# [WHAT YOU NEED TO DO]
List the lines of this listing that hold the word "Maresias".

# [SOURCE MATERIAL]
=== Section Start ===
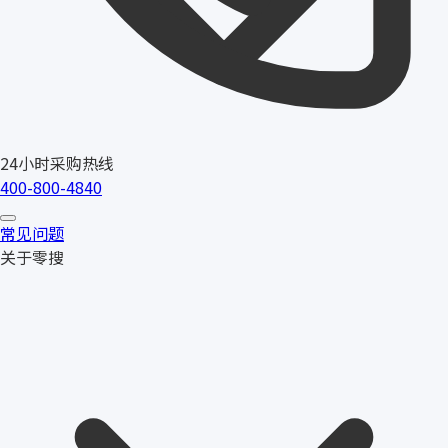
24小时采购热线
400-800-4840
常见问题
关于零搜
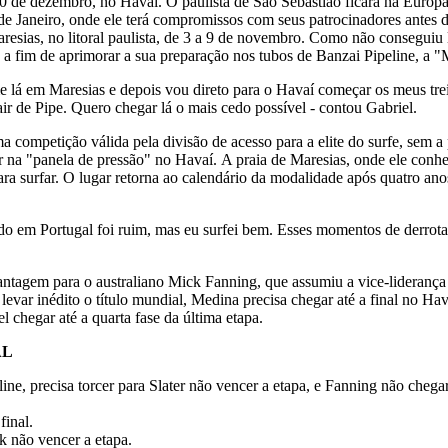
0 de dezembro, no Havaí. O paulista de São Sebastião ficará na Europa a
e Janeiro, onde ele terá compromissos com seus patrocinadores antes de
ias, no litoral paulista, de 3 a 9 de novembro. Como não conseguiu le
a fim de aprimorar a sua preparação nos tubos de Banzai Pipeline, a "
e lá em Maresias e depois vou direto para o Havaí começar os meus tre
ir de Pipe. Quero chegar lá o mais cedo possível - contou Gabriel.
a competição válida pela divisão de acesso para a elite do surfe, sem 
r na "panela de pressão" no Havaí. A praia de Maresias, onde ele conhe
ara surfar. O lugar retorna ao calendário da modalidade após quatro a
ado em Portugal foi ruim, mas eu surfei bem. Esses momentos de derrota 
antagem para o australiano Mick Fanning, que assumiu a vice-liderança 
levar inédito o título mundial, Medina precisa chegar até a final no Hav
el chegar até a quarta fase da última etapa.
AL
ine, precisa torcer para Slater não vencer a etapa, e Fanning não chega
final.
ck não vencer a etapa.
=== Section End ===
# [OUTPUT OF THE EXERCISE]
e lá em Maresias e depois vou direto para o Havaí começar os meus tre
r na "panela de pressão" no Havaí. A praia de Maresias, onde ele conhe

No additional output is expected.